Freedom Is Indivisible, Which Is Why All Types Are Now Eroding

by | Apr 18, 2020 | POLITICS

The point of the principle of indivisibility is to remind us that the various freedoms rise or fall together, even if with various lags, even if some freedom, for a time, seems to be rising as others fall; in whatever direction the freedoms move, eventually they tend to dovetail.

The principle that freedom is indivisible reflects the fact that humans are an integration of mind and body, spirit and matter, consciousness and existence; the principle implies that humans must choose to exercise their reason – the faculty unique to them – to grasp reality, live ethically, and flourish as best they can. The principle is embodied in the better-known one that we have individual rights – to life, liberty, property, and the pursuit of happiness – and that the sole and proper purpose of government is to be an agent of our right of self-defense, to constitutionally preserve, protect, and defend our rights, not to abridge or nullify them.[1]

Now consider three main types of freedom – political, civil, and economic. The first, political, includes freedom to vote, elect representatives, run for office, lobby and protest (“petition the government for a redress of grievances”), enjoy a presumption of innocence, plus access to a jury trial, and no “cruel and unusual punishment.” The second, civil, includes freedom to speak, publish, worship, marry, make reproductive (or end-of-life) choices, peaceably assemble, and travel locally, nationally, or globally. The third, economic, includes freedom to work, produce, contract, exchange, save, invest, consume, and bequeath wealth.

Tragically, in America since the 1930s economic freedoms have been routinely violated and subordinated to other freedoms. Property rights have been abridged, abused, or nullified, whether by land-use laws, labor laws, licensing strictures, wage-price controls, the ever-expanding regulatory state, trade barriers, nationalizations, fiat money issuance, or complex, punitive tax codes. Not since Lochner vs. New York (1905) has the U.S. Supreme Court rejected regulation of consensual economic acts as unjust and unconstitutional. Not since the late 1930s, with justices Butler, McReynolds, Sutherland, and Van Devanter – “the four horsemen” – have property rights had more than a handful of protectors on America’s highest court.

For a few years in the mid-1930s the four horsemen did their job – i.e., judiciously applying the Hamiltonian-Marshallian principle of judicial review.
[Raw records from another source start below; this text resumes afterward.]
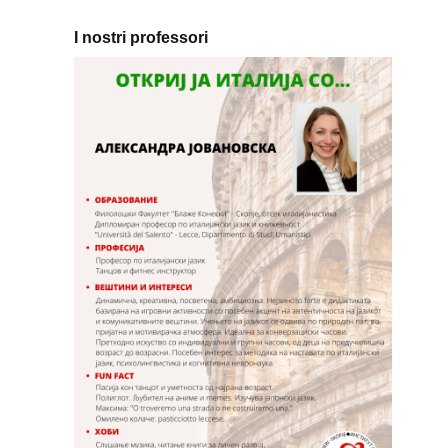
I nostri professori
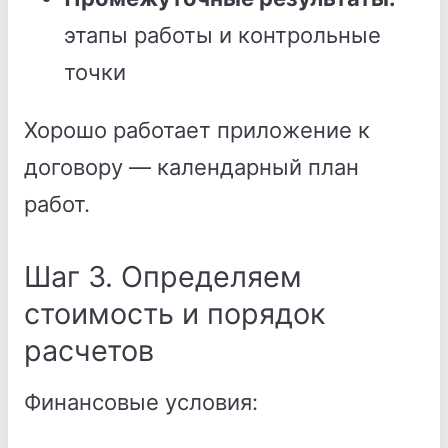
этапы работы и контрольные
точки
Хорошо работает приложение к
договору — календарный план
работ.
Шаг 3. Определяем
стоимость и порядок
расчетов
Финансовые условия:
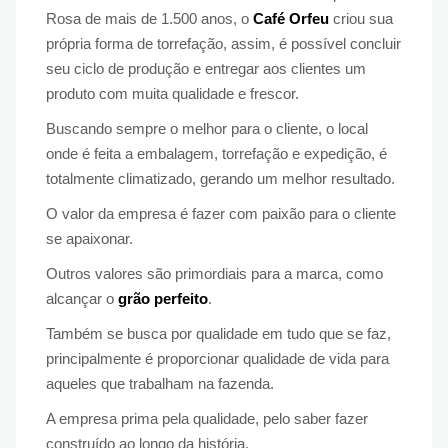
Rosa de mais de 1.500 anos, o
Café Orfeu
criou sua
própria forma de torrefação, assim, é possível concluir
seu ciclo de produção e entregar aos clientes um
produto com muita qualidade e frescor.
Buscando sempre o melhor para o cliente, o local
onde é feita a embalagem, torrefação e expedição, é
totalmente climatizado, gerando um melhor resultado.
O valor da empresa é fazer com paixão para o cliente
se apaixonar.
Outros valores são primordiais para a marca, como
alcançar o
grão perfeito
.
Também se busca por qualidade em tudo que se faz,
principalmente é proporcionar qualidade de vida para
aqueles que trabalham na fazenda.
A empresa prima pela qualidade, pelo saber fazer
construído ao longo da história.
They worked courageously, nullifying at least parts of FDR’s anti-property, anti-capitalist, unconstitutional “New Deal” schemes. In response, a vengeful FDR threatened to “pack the court” (dilute its make-up, by adding six seats). He failed, but his threats induced the five other justices to more aggressively out-vote the four horsemen, who then began retiring. That ended the absolutism of economic liberty in America. This assault has been well documented.[2]  Sad to say, economic freedom hasn’t been restored much since then, not even under the relatively pro-freedom Ronald Reagan.

Unlike political-civil freedoms, innumerable excuses have been concocted to abridge or nullify economic freedoms – including such myths that capital “exploits” labor, that producers “exploit” consumers, that corporations “exploit” the Earth, that “market failure” is rampant, necessitating a government “fix.” There is also the collectivist-utilitarian belief in unreal “social utility,” best maximized only when market freedom (and its real, natural result, income-wealth inequality) is minimized. Until recently, almost no one used such shoddy excuses to abridge or nullify political-civil freedom. No one called for limits on speech or publishing merely because some people lie, slander, or libel innocents. If any law did so, jurists rightly raced to overturn them. That has not been the approach taken toward violations of economic freedoms.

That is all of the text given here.